Report: Police Already Use AI Looking for ‘Suspicious’ Drivers
Many police municipalities are watching you and your car. And it’s not just cameras, but also artificial intelligence (AI) that is watching and assessing where you drive and more. It accumulates your different trips, including how long you stay at any given destination, looking for “suspicious” patterns. Whether justified or not, you’re a target for tracking.
With a combination of AI data and the ability to scan over 1.6 billion license plate records, Westchester County Police in New York caught a drug trafficker in 2022. He was driving a pedestrian gray Chevrolet sedan at the posted speed limit at the time of apprehension. AI had been tracking his car since 2020.
Are license plate readers only for license plates?
We’re told that license plate readers are only for tracking stolen cars or vehicles in specific crime activity. But in the case of this drug trafficker, neither applied. He was caught partially by studying the driving patterns of this specific license plate.
Westchester County has 480 Automatic License Plate Recognition cameras to aid police. And those 480 cameras record 16 million license plates—every week. Most are stationary, but of the 480 camera systems, 46 are on police vehicles.
When the Westchester Police stopped the vehicle and searched it, they found 112 grams of cocaine, a semiautomatic pistol, and $34,000 cash, according to Forbes. The driver later pled guilty.
How widespread is Automatic License Plate Recognition?
But those Automatic License Plate Recognition (ALPR) cameras do more than take a snapshot of license plates. They also record the make, color, and model of the vehicle the plate is on. So it is an aid to police but is also a “vast surveillance network that invades society’s reasonable expectation of privacy,” Westchester County attorney Ben Gold told Forbes.
Westchester County is not the only municipality that has deployed these license scanners. They’re in almost every state in America. And all of the municipalities utilizing the AI technology enthusiastically have data sharing with other neighboring municipalities without the systems.

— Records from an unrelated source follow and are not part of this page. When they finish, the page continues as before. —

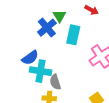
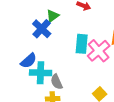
green triangle: (59, 16) -> (53, 16), turned 32
cyan rectangle: (73, 35) -> (82, 44), moved

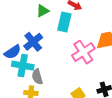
blue cross: (42, 29) -> (33, 42), moved
cyan rectangle: (82, 44) -> (64, 22), moved

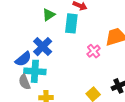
pink cross: (83, 52) -> (94, 51), size x0.6
gray semicircle: (37, 77) -> (25, 82), moved

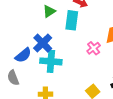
cyan cross: (35, 71) -> (51, 61), moved
gray semicircle: (25, 82) -> (13, 78), moved

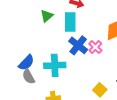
blue cross: (43, 43) -> (78, 45), moved
gray semicircle: (13, 78) -> (29, 77), moved

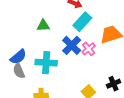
green triangle: (47, 16) -> (43, 26), moved, turned 32
cyan rectangle: (70, 22) -> (82, 22), moved, turned 36

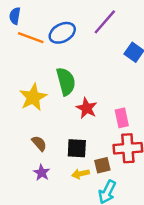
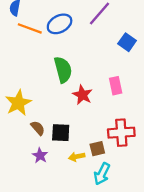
yellow star: (33, 97) -> (18, 103), moved
pink rectangle: (122, 118) -> (116, 86), moved
black square: (77, 148) -> (61, 133), moved

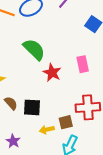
green semicircle: (63, 70) -> (34, 49), turned -30
purple star: (40, 155) -> (13, 141), moved

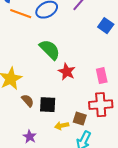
pink rectangle: (83, 64) -> (102, 76), moved
brown square: (66, 122) -> (80, 119), turned 32

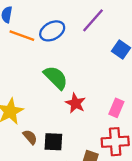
pink rectangle: (102, 76) -> (116, 108), turned 35

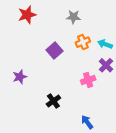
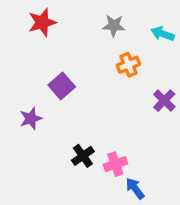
cyan arrow: (105, 44) -> (163, 34), moved
purple square: (54, 51) -> (62, 86), moved
pink cross: (88, 80) -> (115, 164), moved

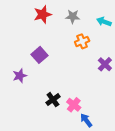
red star: (42, 22) -> (43, 14), moved
pink cross: (115, 164) -> (74, 105), turned -32

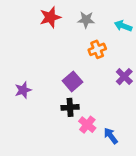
purple square: (39, 55) -> (72, 81), moved
black cross: (53, 100) -> (70, 107), moved, turned 32
blue arrow: (86, 120) -> (111, 136), moved

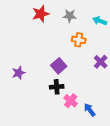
orange cross: (97, 49) -> (79, 40), turned 32

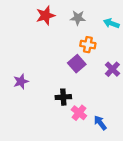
purple square: (59, 66) -> (77, 64), moved

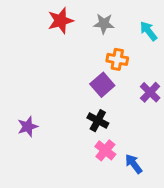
cyan arrow: (111, 23) -> (149, 31), turned 32
purple star: (21, 81) -> (28, 127), moved
black cross: (63, 97) -> (98, 121), moved, turned 32

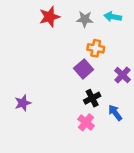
cyan arrow: (149, 31) -> (113, 17), moved, turned -42
black cross: (98, 121) -> (92, 98), moved, turned 35
blue arrow: (134, 164) -> (115, 113), moved

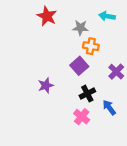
red star: (50, 17) -> (47, 16), turned -30
gray star: (85, 19) -> (80, 28), moved
purple star: (23, 103) -> (46, 85), moved

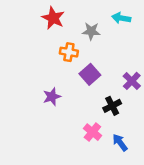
orange cross: (91, 46) -> (69, 52), moved
black cross: (87, 94) -> (112, 106), moved
blue arrow: (109, 107) -> (120, 142), moved

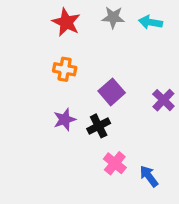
gray star: (91, 31) -> (113, 17), moved
orange cross: (69, 52) -> (65, 69), moved
black cross: (112, 106) -> (99, 126), moved

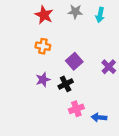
cyan arrow: (150, 22) -> (100, 15), turned -88
pink cross: (115, 163) -> (76, 109), turned 32
blue arrow: (149, 176) -> (99, 117), turned -48

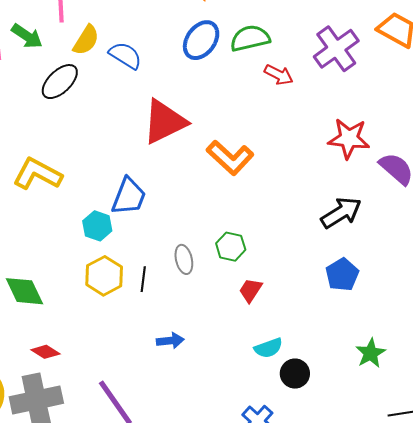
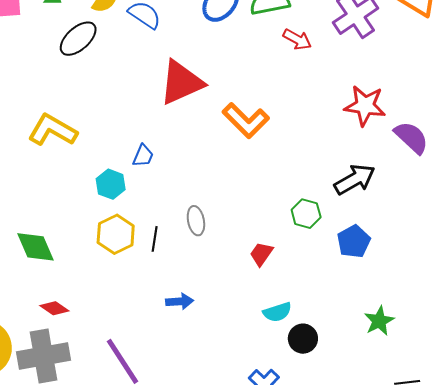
blue trapezoid: (129, 196) -> (143, 156), size x0.6
green hexagon: (231, 247) -> (306, 214), moved

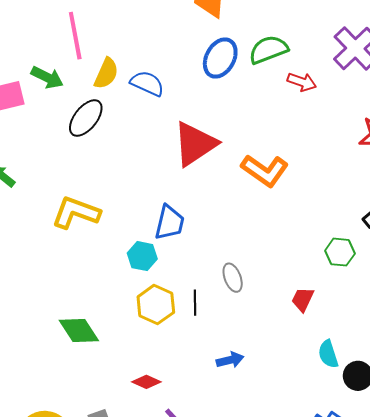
blue trapezoid: (143, 156) -> (170, 223), size x1.5
red diamond: (54, 308) -> (146, 382), moved
cyan semicircle: (277, 312) -> (328, 354), turned 100

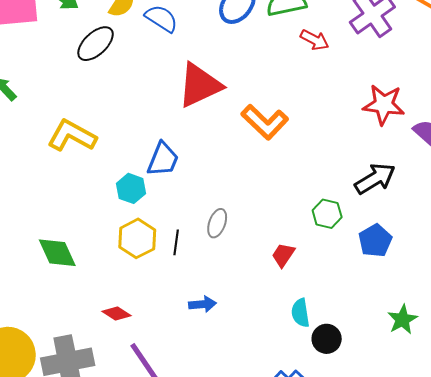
gray ellipse: (233, 278) -> (217, 223), turned 32

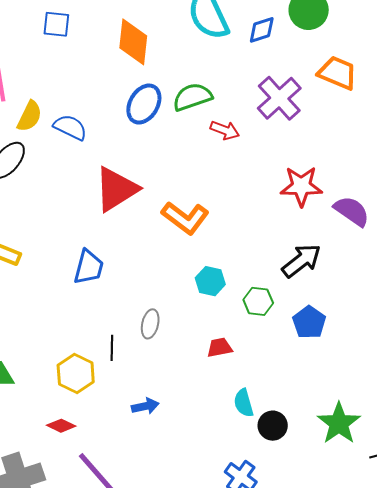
cyan hexagon: (131, 188) -> (210, 281), moved
yellow hexagon: (137, 238) -> (76, 374), moved
red trapezoid: (283, 255) -> (220, 348), turned 52
green star: (402, 320) -> (339, 423), moved, size x1.4

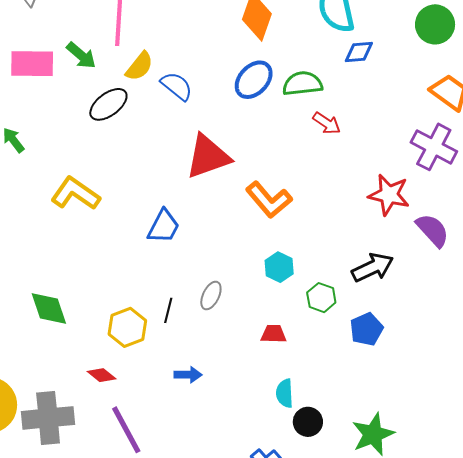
blue diamond: (262, 30) -> (359, 52), moved
purple cross: (279, 98) -> (434, 147), moved, turned -33

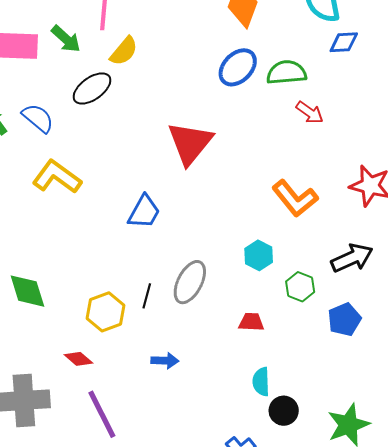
blue semicircle: (177, 86) -> (38, 118), moved
red triangle: (208, 157) -> (190, 143), turned -33
orange L-shape: (269, 200) -> (295, 198), moved
gray ellipse: (211, 296) -> (190, 282), size x1.5

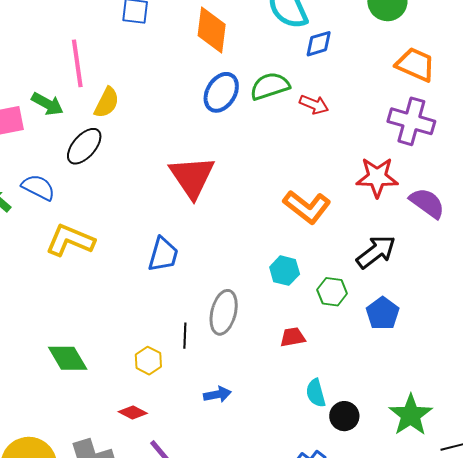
red arrow: (310, 113) -> (314, 105), moved
yellow hexagon: (105, 312) -> (148, 361), size x0.7

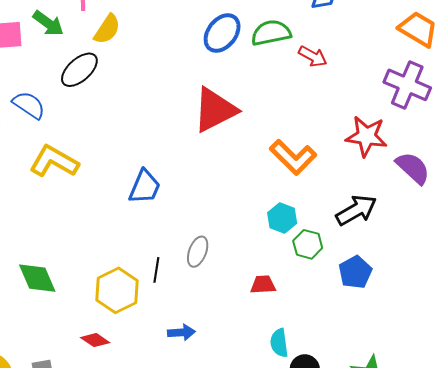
red triangle: (192, 177) -> (215, 110), moved, turned 30
cyan hexagon: (285, 271) -> (282, 218), moved
gray ellipse: (224, 312) -> (198, 252), size x0.7
yellow hexagon: (148, 361) -> (117, 290), size x1.6

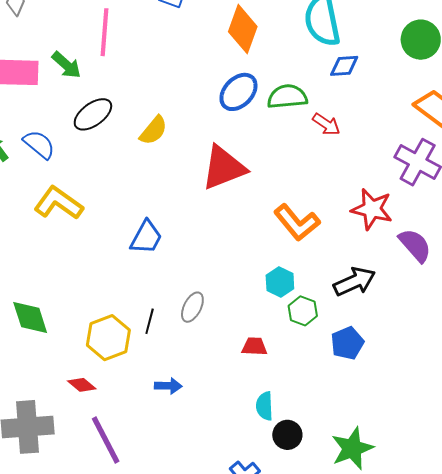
yellow semicircle: (107, 29) -> (153, 130), moved

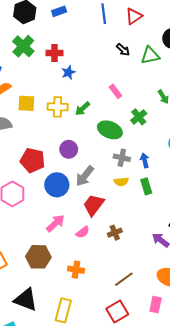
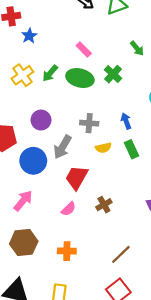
yellow cross: (58, 107) -> (22, 75), turned -30
green ellipse: (110, 130) -> (80, 78), moved
gray cross: (122, 158) -> (89, 123), moved
pink arrow: (55, 223) -> (23, 201), moved

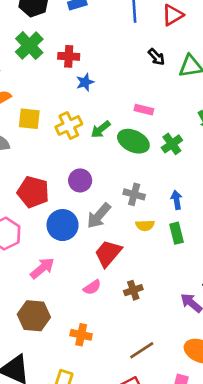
pink rectangle: (84, 49) -> (144, 110), turned -42

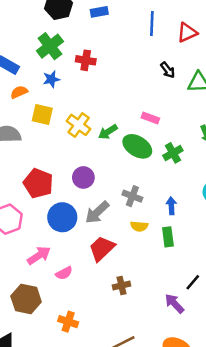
blue star: (85, 82) -> (51, 79), moved
yellow cross: (69, 126) -> (79, 125), turned -35
pink semicircle: (92, 287) -> (64, 273), moved

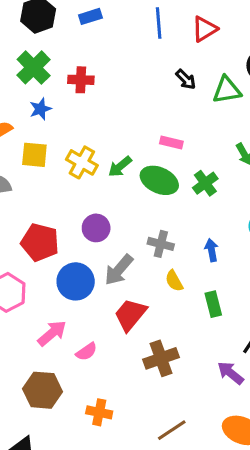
yellow semicircle: (139, 226) -> (174, 281), turned 63
green rectangle: (168, 237) -> (213, 304), moved
brown cross: (122, 285) -> (161, 358), size x1.5

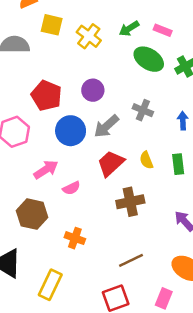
green arrow: (120, 167) -> (129, 29), moved
yellow semicircle: (174, 281) -> (146, 160), moved

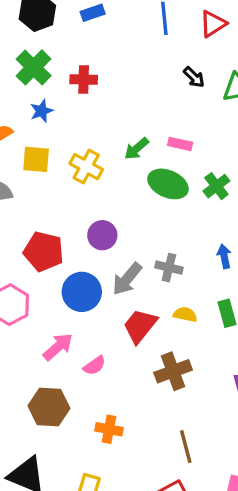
gray cross: (143, 110) -> (169, 268), moved
yellow semicircle: (146, 160) -> (185, 315), turned 132
brown line: (131, 260) -> (186, 447), turned -70

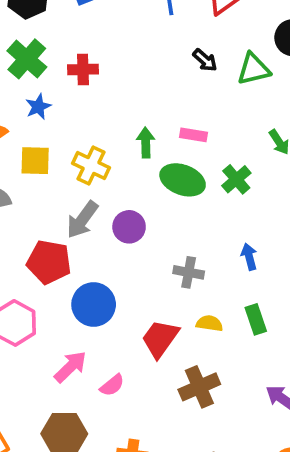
green arrow: (137, 149) -> (146, 143), turned 132
purple circle: (102, 235) -> (129, 227), moved
gray arrow: (127, 279) -> (82, 220), moved

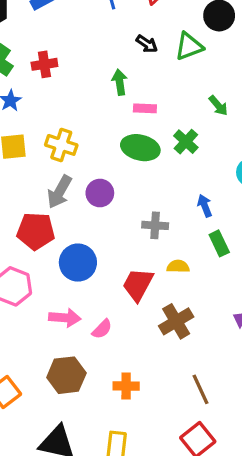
green arrow: (146, 143) -> (120, 82), moved
green rectangle: (256, 319) -> (219, 243), moved
pink arrow: (70, 367) -> (65, 318), turned 56

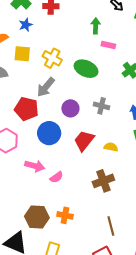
green ellipse: (140, 148) -> (86, 69), moved
purple circle: (100, 193) -> (70, 108), moved
gray cross: (155, 225) -> (102, 106), moved
red trapezoid: (138, 284) -> (84, 141), moved
brown hexagon: (66, 375) -> (37, 217), moved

A minimum of 30 states use the same Westchester County surveillance system. The two largest technology companies making this type of surveillance equipment are Rekor and Flock. Others in AI surveillance are Motorola, Genetec, Jenoptik, and many others. Any city with speeding ticket cameras can have the plate reader technology added to them.
What other entities use ALPRs?
But municipalities aren’t the only users of plate reading equipment. Parking lots, casinos, fast-food chains, and private individuals have all purchased Rekor or Flock systems. Mcdonald’s and White Castle already use ALPR at some locations. And while it is perfectly legal to deploy, the legality of using it against private citizens is a question mark.
But so much of ALPR is already set up and recording there isn’t a way to pull back. It’s too late. So for those concerned about privacy, bringing it up now is too late in the discussion. Or rather, the deployment of cameras aimed at you, recording your every move.